Last Friday, it probably seemed like a relaxing, peaceful weekend was waiting for Santa Paula Police Chief Steven McLean. Instead, a firestorm of controversy erupted late Friday evening, and into Saturday, when a video that one of his reserve officers had made surfaced on social media sites.
In that video, the reserve officer, riding as a passenger in a car (and on her own time), made sarcastic comments about cyclists that she passed on the road. That was the entire point of her video—making mean comments about people riding bikes, in an attempt to be funny, in the same way the wannabe popular kids pick on other kids, and try to get everybody else to laugh at it and go along for the ride.
Except this wasn’t a junior high school student making an attempt at popularity with the cool kids—she was a reserve police officer. And while she thought she was picking on the nerds, she was actually picking on the “cool kids” in her attempt to boost her own popularity. The fact is, interest in bicycling has been growing by leaps and bounds for many years now, among everybody from hip urban trendsetters, to working people trying to save a dollar, to families bonding over a common activity, to aging baby boomers looking for exercise, and everybody in between—and it is only getting more popular with each passing year.
But picking the wrong target for her juvenile spite was only the tip of the iceberg. From the perspective of people who just want to ride their bikes, whether for exercise, or to economize, or to reduce their environmental impact, or just for the fun of it all, here was an officer of the law expressing her hatred of cyclists for no reason other than their presence on the road. And let’s be clear—when she repeatedly mentioned running over bicyclists, and ended her video with a statement saying “Like you’ve never thought about it” appearing over a graphic photo of an infamous collision in Mexico, in which a drunk American motorist plowed into a group of cyclists, killing one and injuring several more, her expressed hatred was seen as bordering on an incitement to violence.

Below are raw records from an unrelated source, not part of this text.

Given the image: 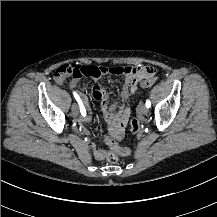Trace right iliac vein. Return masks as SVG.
<instances>
[{
	"label": "right iliac vein",
	"mask_w": 217,
	"mask_h": 217,
	"mask_svg": "<svg viewBox=\"0 0 217 217\" xmlns=\"http://www.w3.org/2000/svg\"><path fill=\"white\" fill-rule=\"evenodd\" d=\"M71 112L74 116H77L79 113V108L76 103H74L71 107Z\"/></svg>",
	"instance_id": "right-iliac-vein-1"
}]
</instances>
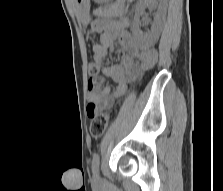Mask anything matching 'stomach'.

And let’s be clear about something else, too. Every cyclist she passed in her video was riding lawfully, and courteously. There were no “scofflaw cyclists” in her video, just ordinary people minding their business, lawfully riding their bikes and courteously sharing the road. There was absolutely no rationale for a reserve police officer to be riding around expressing her desire to run them over. Even if she was on her own time.
That’s not all. When the controversy broke, a message on the Santa Paula Police Department’s Facebook page expressed support for the video, and encouraged cyclists to obey the law. Clearly, whoever wrote that message—another reserve officer, it turned out—was completely out of touch with what was happening on the street. And unfortunately for Chief McLean, he got the initial blame for supporting the video.
But Chief McLean is nobody’s fool. He took immediate, decisive action, placing both reserve officers on administrative leave. And before the weekend was over, Laura Weintraub, the officer who had made the video, had resigned from the Police Department. It’s obvious that these two reserve officers created an enormous public relations problem that he didn’t ask for or want, and the Chief should not be singled out for blame in this incident. In fact, Chief McLean deserves full credit for swiftly dealing with a problem in his Department.
And now it turns out there’s a silver lining in all of this. When the controversy broke, Chief McLean expressed his willingness to discuss the incident with anybody who wanted to discuss it. Well, somebody took him up on it, and gave the Chief a call. And true to his word, Chief McLean was ready to talk. The result? This Friday, bicycle advocates from Ventura County and the Los Angeles County Bicycle Coalition will sit down with Chief McLean and explore ways to build bridges, and to bring some bicycle education to a police department with limited resources and a willingness to listen.
They say when life hands you lemons, make lemonade. I say, this is the time to make lemonade in the Citrus Capital of the World.
Bob Mionske is a former U.S. Olympic and pro cyclist, and a nationally-known bicycle accident lawyer based in Portland, Oregon and affiliated with the Bike Law network. A prolific advocate for the rights of cyclists, Mionske authored Bicycling & the Law in 2007, and has continued his advocacy on behalf of the rights of cyclists with his Road Rights column inBicycling magazine.